Christ School Theater's spring production was the experimental Too Much Light Makes the Baby Go Blind (30 Plays in 60 Minutes) by Greg Allen. The production ran from May 11-14, 2017 in Pingree Theater.

Written by the Neo-Futurists, a Chicago-based improv company, Too Much Light Makes the Baby Go Blind is a zany ensemble experiment that attempts to present "30 Plays in 60 Minutes." Each two-minute play is performed in random order chosen by an interactive audience. The onstage 60-minute timer keeps everyone honest. Can the Neo-Futurist Players get all 30 plays performed before the clock runs out?

And Then There Were None • February 23-26, 2017

In Agatha Christie’s classic And Then There Were None, ten strangers are invited to an island by an unknown host. Each has a sordid past. Then, one by one, they begin to die. Each is under suspicion.

Lord of the Flies • May 12-15, 2016

Christ School Theater is proud to present Lord of the Flies by Nobel Prize winner William Golding, adapted for the stage by Nigel Williams.

William Golding’s classic novel, a potent allegory about the loss of innocence and the decline of civilization, is brought to dramatic life in Nigel Williams’s adaptation. A plane evacuating people from mass terrorist attacks on U.S. cities crashes on a deserted island. The only survivors are a group of schoolboys. By day, it’s a tropical paradise of sun and sea; but each night, their dreams are inhabited by a terrifying beast.
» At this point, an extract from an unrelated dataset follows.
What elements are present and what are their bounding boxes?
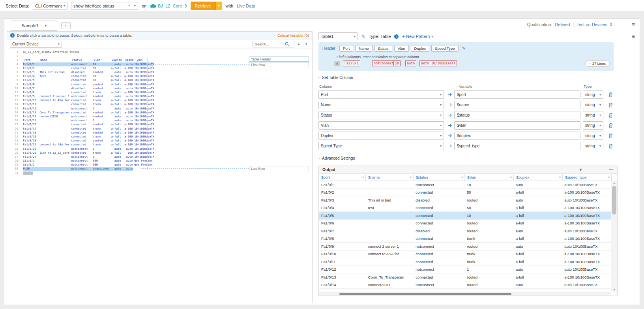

Myth and nature combine in a dynamic exploration of power, democracy, and the struggle between good and evil that exists within us all. Lord of the Flies brings up many issues central to the lives of today’s adolescents – peer pressure, bullying, gang rivalry – in its depiction of reason versus chaos.

An Evening of One Acts • October 21-23, 2016

After last year’s success at the North Carolina Theater Conference One Act Play Festival, director Mary Dillon was looking for the perfect short play to show off the talents of Christ School’s actors. The rules of NCTC are that everyone involved with the production must be enrolled in the school, which means it must be an all boy show. Because it’s challenging to find quality all male scripts, Mrs. Dillon asked a local playwright to consider creating a new work for our boys to produce for competition.

Travis Lowe, an accomplished performer and writer, did just that in his piece called Green. The one act is set in a sci-fi dystopic world where its citizens are given a treatment that stops their bodies from aging at young adulthood. When the group of lads meet up after work at their regular watering hole, a pub next to a monkey house at the zoo, they are joined by a newcomer whom they welcome with jokes and stories. As the “boys” get to know each other, they discover that things are not what they seem. It’s a powerful, dramatic work.

The Odd Couple • February 12-14, 2016

Neil Simon’s The Odd Couple follows the antics of two mismatched roommates: the neat, uptight Felix Ungar (Thomas Hoefer) and the slovenly, easygoing Oscar Madison (Will Janvier).